Sparse Attention
A variant of attention where each token only attends to a subset of other tokens rather than all of them, reducing computational cost from O(n²) to O(n√n) or O(n log n).
Why It Matters
Sparse attention enables processing much longer sequences than standard attention, making it feasible to handle entire books or codebases.
Example
Instead of every token attending to every other token in a 100K document, each token attends to nearby tokens plus a set of globally shared tokens.
Think of it like...
Like a team meeting where instead of everyone talking to everyone, each person communicates with their immediate team plus a few key liaisons — much more efficient.
Related Terms
Attention Mechanism
A component in neural networks that allows the model to focus on the most relevant parts of the input when producing each part of the output.
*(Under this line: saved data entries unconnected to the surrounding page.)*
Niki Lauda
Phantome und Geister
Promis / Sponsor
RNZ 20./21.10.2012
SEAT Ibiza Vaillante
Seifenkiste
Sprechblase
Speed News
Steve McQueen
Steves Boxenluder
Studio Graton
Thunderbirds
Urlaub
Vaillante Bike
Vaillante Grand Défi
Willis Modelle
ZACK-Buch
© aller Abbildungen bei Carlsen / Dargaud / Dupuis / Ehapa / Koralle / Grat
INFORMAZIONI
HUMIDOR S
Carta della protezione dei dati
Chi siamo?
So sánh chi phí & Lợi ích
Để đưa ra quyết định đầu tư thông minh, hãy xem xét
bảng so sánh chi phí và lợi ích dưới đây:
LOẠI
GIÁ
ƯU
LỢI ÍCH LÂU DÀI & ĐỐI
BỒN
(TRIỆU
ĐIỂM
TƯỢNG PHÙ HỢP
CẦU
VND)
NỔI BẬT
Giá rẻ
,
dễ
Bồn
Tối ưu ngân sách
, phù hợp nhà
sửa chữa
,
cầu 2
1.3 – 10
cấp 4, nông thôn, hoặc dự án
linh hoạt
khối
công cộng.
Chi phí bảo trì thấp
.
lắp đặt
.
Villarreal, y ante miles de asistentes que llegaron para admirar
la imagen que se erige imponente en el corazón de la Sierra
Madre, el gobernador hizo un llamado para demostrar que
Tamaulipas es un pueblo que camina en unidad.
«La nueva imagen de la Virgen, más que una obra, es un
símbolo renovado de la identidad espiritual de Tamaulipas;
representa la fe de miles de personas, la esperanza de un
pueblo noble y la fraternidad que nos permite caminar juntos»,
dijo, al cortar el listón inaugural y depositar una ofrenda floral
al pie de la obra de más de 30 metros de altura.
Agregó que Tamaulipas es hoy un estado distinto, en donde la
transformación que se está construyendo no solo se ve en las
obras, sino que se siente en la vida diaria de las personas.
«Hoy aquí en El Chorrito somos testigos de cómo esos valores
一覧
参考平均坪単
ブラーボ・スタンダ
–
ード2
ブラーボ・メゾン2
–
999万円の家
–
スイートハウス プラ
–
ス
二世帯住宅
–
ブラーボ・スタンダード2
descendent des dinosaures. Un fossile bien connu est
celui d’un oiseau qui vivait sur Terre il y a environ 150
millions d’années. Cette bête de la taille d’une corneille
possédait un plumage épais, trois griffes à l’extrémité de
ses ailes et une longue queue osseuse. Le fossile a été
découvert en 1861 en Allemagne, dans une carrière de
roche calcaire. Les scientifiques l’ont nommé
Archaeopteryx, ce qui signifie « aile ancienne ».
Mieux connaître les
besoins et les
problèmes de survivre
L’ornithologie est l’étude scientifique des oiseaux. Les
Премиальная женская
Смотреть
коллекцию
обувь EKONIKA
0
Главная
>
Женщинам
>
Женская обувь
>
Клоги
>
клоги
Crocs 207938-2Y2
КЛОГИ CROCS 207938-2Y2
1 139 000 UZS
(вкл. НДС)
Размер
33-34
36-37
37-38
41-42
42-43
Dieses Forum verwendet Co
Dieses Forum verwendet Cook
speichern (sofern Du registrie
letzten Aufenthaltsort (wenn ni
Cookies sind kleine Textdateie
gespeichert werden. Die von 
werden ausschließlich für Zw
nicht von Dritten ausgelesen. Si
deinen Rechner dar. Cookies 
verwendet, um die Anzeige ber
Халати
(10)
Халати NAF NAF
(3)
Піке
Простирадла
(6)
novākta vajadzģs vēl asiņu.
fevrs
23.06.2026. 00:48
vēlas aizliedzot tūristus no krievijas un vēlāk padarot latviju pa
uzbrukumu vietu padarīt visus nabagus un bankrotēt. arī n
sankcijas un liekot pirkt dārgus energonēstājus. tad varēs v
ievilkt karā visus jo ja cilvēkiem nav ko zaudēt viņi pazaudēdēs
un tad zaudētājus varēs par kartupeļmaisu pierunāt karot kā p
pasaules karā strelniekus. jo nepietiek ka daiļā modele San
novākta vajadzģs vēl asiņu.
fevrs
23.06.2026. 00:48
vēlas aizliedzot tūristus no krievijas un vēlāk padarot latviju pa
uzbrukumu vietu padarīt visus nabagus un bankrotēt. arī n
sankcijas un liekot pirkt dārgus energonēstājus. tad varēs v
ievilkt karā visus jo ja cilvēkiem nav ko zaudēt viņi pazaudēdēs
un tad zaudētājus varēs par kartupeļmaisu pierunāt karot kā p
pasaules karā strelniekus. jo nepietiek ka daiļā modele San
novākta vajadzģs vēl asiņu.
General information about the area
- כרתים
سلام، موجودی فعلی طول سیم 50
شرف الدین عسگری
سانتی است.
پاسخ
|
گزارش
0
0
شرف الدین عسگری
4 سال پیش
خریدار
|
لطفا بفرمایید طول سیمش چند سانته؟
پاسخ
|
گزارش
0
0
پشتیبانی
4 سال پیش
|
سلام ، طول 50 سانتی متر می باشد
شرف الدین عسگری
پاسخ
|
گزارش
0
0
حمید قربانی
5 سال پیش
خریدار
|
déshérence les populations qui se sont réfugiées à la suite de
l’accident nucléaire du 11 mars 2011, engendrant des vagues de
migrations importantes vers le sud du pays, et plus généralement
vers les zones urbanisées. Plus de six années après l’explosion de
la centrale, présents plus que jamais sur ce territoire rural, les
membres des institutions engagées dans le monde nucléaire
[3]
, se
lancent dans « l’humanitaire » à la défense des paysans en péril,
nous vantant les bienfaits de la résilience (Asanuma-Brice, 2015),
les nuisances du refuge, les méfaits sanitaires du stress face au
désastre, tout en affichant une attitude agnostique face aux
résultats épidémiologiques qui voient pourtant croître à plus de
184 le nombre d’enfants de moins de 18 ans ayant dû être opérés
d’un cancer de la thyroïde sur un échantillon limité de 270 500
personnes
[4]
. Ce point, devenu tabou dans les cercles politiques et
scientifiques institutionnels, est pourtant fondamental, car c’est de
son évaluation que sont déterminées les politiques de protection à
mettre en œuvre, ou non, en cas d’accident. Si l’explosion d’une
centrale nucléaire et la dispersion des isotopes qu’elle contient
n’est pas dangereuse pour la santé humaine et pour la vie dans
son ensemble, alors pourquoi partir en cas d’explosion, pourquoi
It assigns different weights to different input elements based on their relevance.
Flash Attention
An optimized implementation of the attention mechanism that reduces memory usage and increases speed by tiling the computation and avoiding materializing the full attention matrix in memory.
Context Window
The maximum amount of text (measured in tokens) that a language model can process in a single interaction. It includes both the input prompt and the generated output. Larger context windows allow models to handle longer documents.
Transformer
A neural network architecture introduced in 2017 that uses self-attention mechanisms to process sequential data in parallel rather than sequentially. Transformers are the foundation of modern LLMs like GPT, Claude, and Gemini.